OpenMined/PSI

PSI Future Directions

Daniel-Liu-c0deb0t opened this issue · 7 comments

Welcome to the OpenMined Private Set Intersection repository! Thank you for your interest in contributing to the PSI project.

Description

The OpenMined PSI team works on the core C++ code for Private Set Intersection, which uses Bloom Filters and elliptic-curve Diffie-Hellman (ECDH). Additionally, we want to make our implementation accessible to downstream projects (like PyVertical), so we provide bindings in a variety of languages, from Go to Javascript.

Potential Avenues of Future Work

We are always looking forward to new contributors! Here are some potential areas where you could start contributing:

  • Unit and integration tests - help verify that our code is secure and reliable.
  • Documentation - help make our code more user-friendly. The documentation needs to be updated for the newly added Golomb Compressed Sets.
  • New language bindings - help make PSI more accessible. Currently, we are interested in Java bindings, and we need to update all bindings to handle Golomb Compressed Sets.
  • New features and algorithm improvements - any new features or improvements to our algorithm would be beneficial. There are many applications of Private Set Intersection, and implementing new applications is always welcome.
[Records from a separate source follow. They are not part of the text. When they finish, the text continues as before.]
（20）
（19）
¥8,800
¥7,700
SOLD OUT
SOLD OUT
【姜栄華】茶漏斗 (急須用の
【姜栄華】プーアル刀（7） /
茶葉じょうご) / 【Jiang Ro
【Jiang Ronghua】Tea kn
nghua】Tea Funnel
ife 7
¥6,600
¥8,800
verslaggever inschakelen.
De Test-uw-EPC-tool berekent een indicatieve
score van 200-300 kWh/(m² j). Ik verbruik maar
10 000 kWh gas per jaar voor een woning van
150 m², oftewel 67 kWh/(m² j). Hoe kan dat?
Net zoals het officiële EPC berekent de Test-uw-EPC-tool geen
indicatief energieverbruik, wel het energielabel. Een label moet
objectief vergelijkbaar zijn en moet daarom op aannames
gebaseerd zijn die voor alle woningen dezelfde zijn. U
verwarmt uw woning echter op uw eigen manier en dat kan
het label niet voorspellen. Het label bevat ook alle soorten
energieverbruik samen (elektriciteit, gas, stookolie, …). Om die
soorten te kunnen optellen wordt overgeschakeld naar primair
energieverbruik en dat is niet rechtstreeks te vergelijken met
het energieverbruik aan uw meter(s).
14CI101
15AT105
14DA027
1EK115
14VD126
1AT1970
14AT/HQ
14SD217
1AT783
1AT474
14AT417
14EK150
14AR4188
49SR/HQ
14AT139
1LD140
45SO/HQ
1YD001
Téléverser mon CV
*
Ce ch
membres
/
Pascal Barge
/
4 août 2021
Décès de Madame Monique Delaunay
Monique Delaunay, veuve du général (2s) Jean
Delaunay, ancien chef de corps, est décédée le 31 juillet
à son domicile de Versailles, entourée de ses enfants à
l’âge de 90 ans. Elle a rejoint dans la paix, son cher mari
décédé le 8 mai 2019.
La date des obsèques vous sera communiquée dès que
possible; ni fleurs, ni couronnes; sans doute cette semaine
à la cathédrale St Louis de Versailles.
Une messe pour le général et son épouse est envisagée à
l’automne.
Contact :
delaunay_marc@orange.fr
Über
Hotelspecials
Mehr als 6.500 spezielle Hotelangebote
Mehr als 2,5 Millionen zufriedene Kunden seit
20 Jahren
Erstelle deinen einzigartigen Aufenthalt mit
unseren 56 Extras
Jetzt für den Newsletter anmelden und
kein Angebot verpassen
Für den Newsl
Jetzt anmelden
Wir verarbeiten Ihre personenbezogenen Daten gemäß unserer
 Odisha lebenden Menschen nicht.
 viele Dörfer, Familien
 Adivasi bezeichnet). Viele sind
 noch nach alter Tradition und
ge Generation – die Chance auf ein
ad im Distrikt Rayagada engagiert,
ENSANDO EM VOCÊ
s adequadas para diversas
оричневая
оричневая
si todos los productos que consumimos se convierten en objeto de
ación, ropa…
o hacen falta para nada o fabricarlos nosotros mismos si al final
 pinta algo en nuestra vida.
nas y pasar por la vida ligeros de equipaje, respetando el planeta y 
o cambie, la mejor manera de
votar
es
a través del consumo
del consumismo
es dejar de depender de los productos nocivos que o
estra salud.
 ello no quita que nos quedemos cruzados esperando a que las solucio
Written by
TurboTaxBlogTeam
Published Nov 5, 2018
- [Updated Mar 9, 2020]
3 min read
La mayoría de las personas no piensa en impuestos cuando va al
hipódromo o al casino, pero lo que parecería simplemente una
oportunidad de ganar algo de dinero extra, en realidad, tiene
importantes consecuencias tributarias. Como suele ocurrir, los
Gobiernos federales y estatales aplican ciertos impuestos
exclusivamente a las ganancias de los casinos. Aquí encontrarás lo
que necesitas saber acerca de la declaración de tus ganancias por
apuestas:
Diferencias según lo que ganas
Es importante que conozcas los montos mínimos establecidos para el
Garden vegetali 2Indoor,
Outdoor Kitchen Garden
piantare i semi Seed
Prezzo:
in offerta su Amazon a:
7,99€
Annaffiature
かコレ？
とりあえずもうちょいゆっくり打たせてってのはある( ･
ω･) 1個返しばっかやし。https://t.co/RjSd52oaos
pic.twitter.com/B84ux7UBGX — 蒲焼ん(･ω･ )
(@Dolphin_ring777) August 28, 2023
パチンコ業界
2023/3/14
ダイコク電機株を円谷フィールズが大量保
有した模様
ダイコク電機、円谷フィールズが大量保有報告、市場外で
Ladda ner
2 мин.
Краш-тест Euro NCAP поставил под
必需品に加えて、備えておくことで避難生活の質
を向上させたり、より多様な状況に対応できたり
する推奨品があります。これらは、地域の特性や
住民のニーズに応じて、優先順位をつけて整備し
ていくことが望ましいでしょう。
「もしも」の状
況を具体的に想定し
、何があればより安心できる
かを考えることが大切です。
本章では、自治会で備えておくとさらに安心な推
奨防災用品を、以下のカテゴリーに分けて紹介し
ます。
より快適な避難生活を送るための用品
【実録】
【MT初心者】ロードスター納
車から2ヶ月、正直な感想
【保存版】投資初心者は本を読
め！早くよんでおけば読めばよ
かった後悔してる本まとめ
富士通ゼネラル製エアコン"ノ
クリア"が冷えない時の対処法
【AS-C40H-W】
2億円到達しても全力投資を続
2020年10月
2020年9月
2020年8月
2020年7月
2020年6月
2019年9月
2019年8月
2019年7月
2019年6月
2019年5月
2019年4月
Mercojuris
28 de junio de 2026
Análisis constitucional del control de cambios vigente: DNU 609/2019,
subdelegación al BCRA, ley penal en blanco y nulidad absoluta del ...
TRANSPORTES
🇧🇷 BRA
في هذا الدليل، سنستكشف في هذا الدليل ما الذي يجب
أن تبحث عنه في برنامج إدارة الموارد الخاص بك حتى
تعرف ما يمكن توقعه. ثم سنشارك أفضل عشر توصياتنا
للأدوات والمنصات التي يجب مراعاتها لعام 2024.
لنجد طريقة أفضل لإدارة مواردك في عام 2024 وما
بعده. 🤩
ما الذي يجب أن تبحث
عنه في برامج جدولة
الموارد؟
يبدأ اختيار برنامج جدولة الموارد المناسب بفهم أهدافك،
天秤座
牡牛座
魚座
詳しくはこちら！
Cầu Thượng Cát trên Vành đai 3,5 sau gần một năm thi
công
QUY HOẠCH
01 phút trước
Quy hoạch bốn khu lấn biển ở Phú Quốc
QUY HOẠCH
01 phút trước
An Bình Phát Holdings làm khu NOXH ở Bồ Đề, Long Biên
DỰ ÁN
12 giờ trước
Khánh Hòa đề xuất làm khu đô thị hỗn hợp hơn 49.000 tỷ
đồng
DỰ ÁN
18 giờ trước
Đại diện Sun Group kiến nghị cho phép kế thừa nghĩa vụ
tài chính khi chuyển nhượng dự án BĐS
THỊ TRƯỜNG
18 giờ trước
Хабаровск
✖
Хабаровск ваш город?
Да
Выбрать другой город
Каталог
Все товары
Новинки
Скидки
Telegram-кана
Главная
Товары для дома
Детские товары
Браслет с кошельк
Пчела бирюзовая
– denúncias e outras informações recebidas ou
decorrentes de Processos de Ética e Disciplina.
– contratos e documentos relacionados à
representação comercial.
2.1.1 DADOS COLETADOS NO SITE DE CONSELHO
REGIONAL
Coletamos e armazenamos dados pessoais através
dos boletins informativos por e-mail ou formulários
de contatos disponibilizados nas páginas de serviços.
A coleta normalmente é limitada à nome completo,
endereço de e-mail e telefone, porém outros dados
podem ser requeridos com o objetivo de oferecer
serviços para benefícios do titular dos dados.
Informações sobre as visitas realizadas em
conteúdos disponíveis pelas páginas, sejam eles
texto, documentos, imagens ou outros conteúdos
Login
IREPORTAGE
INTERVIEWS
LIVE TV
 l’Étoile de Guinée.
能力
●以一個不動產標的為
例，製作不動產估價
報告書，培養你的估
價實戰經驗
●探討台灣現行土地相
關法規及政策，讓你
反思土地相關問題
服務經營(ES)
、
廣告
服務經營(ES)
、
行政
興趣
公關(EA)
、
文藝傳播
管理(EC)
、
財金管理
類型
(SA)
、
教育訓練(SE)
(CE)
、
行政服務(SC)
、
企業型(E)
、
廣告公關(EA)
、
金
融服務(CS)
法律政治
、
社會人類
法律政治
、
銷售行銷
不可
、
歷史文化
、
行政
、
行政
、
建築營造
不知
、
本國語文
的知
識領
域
Feel free to expand on this issue with more ideas! Open a new issue or pull request to get feedback from other contributors.

Hey @Daniel-Liu-c0deb0t ,

The PyVertical team have been discussing some additional features. We don't know if these are possible 😅

I'll briefly explain them here, but we can open separate issues or discuss on slack if we need to talk in more detail.

CC @H4LL @daler3

Multi-party PSI

Parties A, B, C have IDs and we want to find a global intersection. This can currently be achieved by having multiple 1-to-1 client/server relationships. Could we combine this into a single interaction?

Duet intermediary

Parties A and B have IDs. Party C doesn't have IDs, but is acting as the intermediary between A and B. Is there a way for B to orchestrate the intersection of A's and B's IDs without C having access to the data? This would be in executed in duet, so C would have access to pointers from A and B and the intersection code would be run by C

Tagging others who likely have more experience with PSI protocols: @s0l0ist @bcebere @schoppmp. They can probably give better answers than me.

With the current protocol, multi-party PSI with a single interaction is likely not possible, because each party has their own private keys that they encrypt their own set with.

Having an intermediary that only works with pointers should be possible. One concern here could be what happens if C passes along its own data in a sort of MITM attack.

It'll be best if you opened a separate issue with more details. Thanks!

@TTitcombe

I'm not super familiar with Duet, but re multi-party PSI: what do you mean by "a single interaction"? Assuming you're only talking about regular PSI and not cardinality, A can discover the intersection of (A, B, C) by discovering the intersection of (A, B) from B and then using this to discover the intersection of (A, B, C) from C. Assuming A, B and C are communicating over a network this currently involves 2 network requests, which... is as good as it can get? Is what you want just a wrapper that would coordinate these requests?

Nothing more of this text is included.